Dataset items:
========================
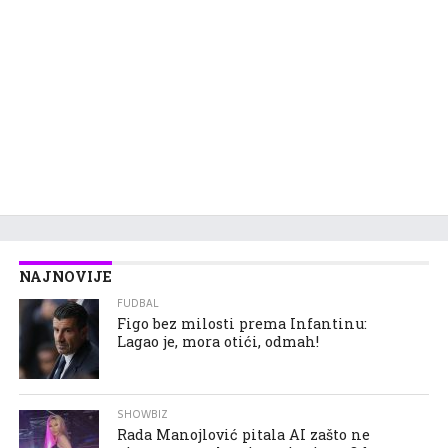
NAJNOVIJE
FUDBAL
Figo bez milosti prema Infantinu:
Lagao je, mora otići, odmah!
SHOWBIZ
Rada Manojlović pitala AI zašto ne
========================
Task instructions:
Starting at the line that contains "Figo bez milosti", output every remaining line of the data exactly, and stop after the last one.

Exercise output:
Figo bez milosti prema Infantinu:
Lagao je, mora otići, odmah!
SHOWBIZ
Rada Manojlović pitala AI zašto ne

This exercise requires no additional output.